How to exploit driving and dissipation to stabilize and manipulate quantum many-body states
Iacopo Carusotto
TL;DR
The paper surveys driven-dissipative quantum fluids of light, detailing how external pumping and losses transform standard many-body physics into a controllable non-equilibrium setting. It builds a theoretical framework combining conservative photon dynamics with open-system methods, including mean-field Gross-Pitaevskii-type equations and beyond, to describe both weakly and strongly interacting regimes. Concrete realizations include coherent pumping of homogeneous and topologically nontrivial photonic lattices, observation of analog horizons and IQH physics, and strategies to stabilize FQH-like states via frequency-selective incoherent pumping, highlighting both fundamental insights and experimental prospects. Overall, the work points to rich opportunities at the interface of quantum optics, many-body physics, and analog gravity, with potential applications in quantum simulation and photonic quantum technologies.
Abstract
We review the basic concepts of quantum fluids of light and the different techniques that have been developed to exploit driving and dissipation to stabilize and manipulate interesting many-body states.
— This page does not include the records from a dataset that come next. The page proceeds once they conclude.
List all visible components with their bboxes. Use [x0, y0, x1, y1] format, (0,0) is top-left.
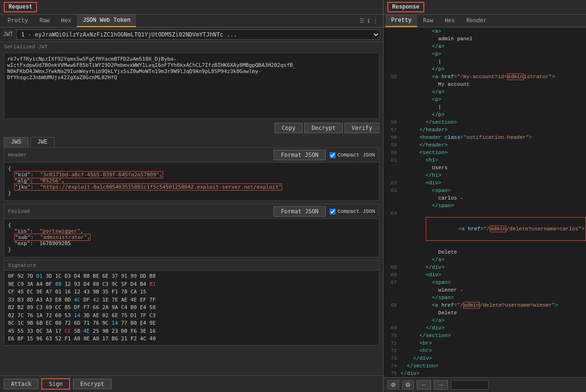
line-number: 56 — [384, 119, 401, 126]
code-line: <a> — [384, 27, 586, 35]
line-content: </div> — [401, 264, 444, 271]
response-header: Response — [384, 0, 586, 15]
line-content: </section> — [401, 362, 438, 370]
line-content: </div> — [401, 355, 432, 362]
tab-jws[interactable]: JWS — [4, 137, 28, 147]
serialized-jwt-content[interactable]: rk7vf7KyicNpzIXf92YqmsSw5FgCfHYacmBTFD2u… — [4, 53, 379, 119]
info-icon[interactable]: ℹ — [367, 18, 370, 25]
header-compact-json-checkbox[interactable] — [330, 152, 336, 158]
line-content: </header> — [401, 141, 448, 149]
right-panel: Response Pretty Raw Hex Render <a> admin… — [384, 0, 586, 392]
line-content: </div> — [401, 324, 444, 332]
code-line: 70 </section> — [384, 332, 586, 339]
resp-tab-pretty[interactable]: Pretty — [385, 15, 417, 27]
line-number: 59 — [384, 141, 401, 149]
jwt-dropdown[interactable]: 1 - eyJraWQiOilzYzAxNzFiZC1hOGNmLTQ1YjUt… — [16, 29, 380, 40]
code-line: Users — [384, 164, 586, 172]
response-title: Response — [387, 2, 424, 12]
verify-button[interactable]: Verify — [345, 123, 379, 133]
response-bottom-bar: ⚙ ⚙ ← → admin — [384, 377, 586, 392]
request-header: Request — [0, 0, 383, 15]
header-format-json-btn[interactable]: Format JSON — [274, 150, 325, 160]
jwt-label: JWT — [3, 31, 13, 38]
code-line: My account — [384, 81, 586, 88]
settings-icon-btn[interactable]: ⚙ — [387, 380, 399, 390]
resp-tab-render[interactable]: Render — [461, 15, 493, 27]
line-number: 72 — [384, 347, 401, 355]
code-line-68: 68 <a href="/admin/delete?username=wiene… — [384, 301, 586, 309]
line-number: 75 — [384, 370, 401, 377]
line-number: 61 — [384, 156, 401, 164]
encrypt-button[interactable]: Encrypt — [73, 379, 111, 389]
tab-pretty[interactable]: Pretty — [2, 15, 34, 27]
code-line: 66 <div> — [384, 271, 586, 279]
tab-jwe[interactable]: JWE — [30, 137, 55, 147]
code-line-64: 64 <a href="/admin/delete?username=carlo… — [384, 210, 586, 248]
left-panel: Request Pretty Raw Hex JSON Web Token ☰ … — [0, 0, 384, 392]
menu-icon[interactable]: ⋮ — [373, 18, 378, 25]
admin-input[interactable]: admin — [451, 380, 489, 390]
resp-tab-raw[interactable]: Raw — [417, 15, 439, 27]
code-line: </p> — [384, 65, 586, 73]
header-json-content[interactable]: { "kid": "3c0171bd-a8cf-45b5-839f-645fa2… — [4, 163, 379, 201]
line-number: 64 — [384, 210, 401, 217]
code-line: 74 </section> — [384, 362, 586, 370]
line-content: <div> — [401, 179, 441, 187]
line-content: <a href="/admin/delete?username=carlos"> — [401, 210, 586, 248]
attack-button[interactable]: Attack — [4, 379, 38, 389]
resp-tab-hex[interactable]: Hex — [439, 15, 461, 27]
signature-label: Signature — [4, 261, 379, 271]
line-number: 66 — [384, 271, 401, 279]
line-number: 70 — [384, 332, 401, 339]
response-tab-bar: Pretty Raw Hex Render — [384, 15, 586, 27]
config-icon-btn[interactable]: ⚙ — [402, 380, 414, 390]
payload-section-controls: Format JSON Compact JSON — [274, 206, 375, 217]
request-title: Request — [4, 2, 37, 12]
tab-right-icons: ☰ ℹ ⋮ — [359, 18, 381, 25]
code-line: <p> — [384, 50, 586, 58]
left-bottom-bar: Attack Sign Encrypt — [0, 375, 383, 392]
code-line: 62 <div> — [384, 179, 586, 187]
line-number: 57 — [384, 126, 401, 134]
copy-button[interactable]: Copy — [275, 123, 302, 133]
response-code-view: <a> admin panel </a> <p> | </p> — [384, 27, 586, 377]
decrypt-button[interactable]: Decrypt — [304, 123, 343, 133]
tab-json-web-token[interactable]: JSON Web Token — [77, 15, 136, 27]
code-line: 55 <a href="/my-account?id=administrator… — [384, 73, 586, 81]
list-icon[interactable]: ☰ — [359, 18, 365, 25]
tab-hex[interactable]: Hex — [55, 15, 77, 27]
line-content: | — [401, 103, 441, 111]
code-line: 57 </header> — [384, 126, 586, 134]
code-line: 69 </div> — [384, 324, 586, 332]
line-content: <header class="notification-header"> — [401, 134, 532, 141]
line-content: Delete — [401, 248, 457, 256]
line-content: <p> — [401, 96, 441, 103]
line-number: 69 — [384, 324, 401, 332]
line-number-55: 55 — [384, 73, 401, 81]
request-tab-bar: Pretty Raw Hex JSON Web Token ☰ ℹ ⋮ — [0, 15, 383, 27]
payload-json-content[interactable]: { "iss": "portswigger", "sub": "administ… — [4, 219, 379, 257]
line-number: 73 — [384, 355, 401, 362]
line-content: </a> — [401, 88, 444, 96]
line-number: 68 — [384, 301, 401, 309]
code-line: 65 </div> — [384, 264, 586, 271]
payload-compact-json-label: Compact JSON — [330, 209, 375, 215]
line-number: 60 — [384, 149, 401, 156]
header-section: Header Format JSON Compact JSON { "kid":… — [4, 147, 379, 201]
line-content: </p> — [401, 111, 444, 119]
payload-format-json-btn[interactable]: Format JSON — [274, 206, 325, 217]
line-content: <a href="/admin/delete?username=wiener"> — [401, 301, 558, 309]
payload-compact-json-checkbox[interactable] — [330, 209, 336, 215]
nav-back-btn[interactable]: ← — [417, 380, 431, 390]
code-line: Delete — [384, 309, 586, 317]
tab-raw[interactable]: Raw — [34, 15, 55, 27]
line-content: </a> — [401, 317, 444, 324]
sign-button[interactable]: Sign — [41, 378, 70, 390]
nav-forward-btn[interactable]: → — [434, 380, 448, 390]
line-content: | — [401, 58, 441, 65]
code-line: <p> — [384, 96, 586, 103]
header-section-header: Header Format JSON Compact JSON — [4, 148, 379, 163]
line-content: <hr> — [401, 347, 432, 355]
line-content: </section> — [401, 119, 457, 126]
code-line: </a> — [384, 317, 586, 324]
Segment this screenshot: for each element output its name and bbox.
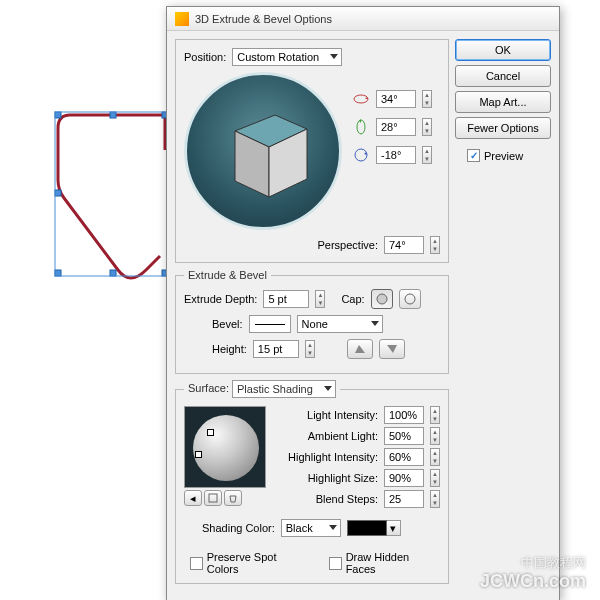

In the weakly interacting regime, this approach has allowed to study, among other, superfluid light, non-equilibrium Bose-Einstein condensation, photonic analogs of Hall effects, and is opening the way towards the realization of a new family of analog models of gravity. In the strongly interacting regime, the recent observations of Mott insulators and baby Laughlin fluids of light open promising avenues towards the study of novel strongly correlated many-body states.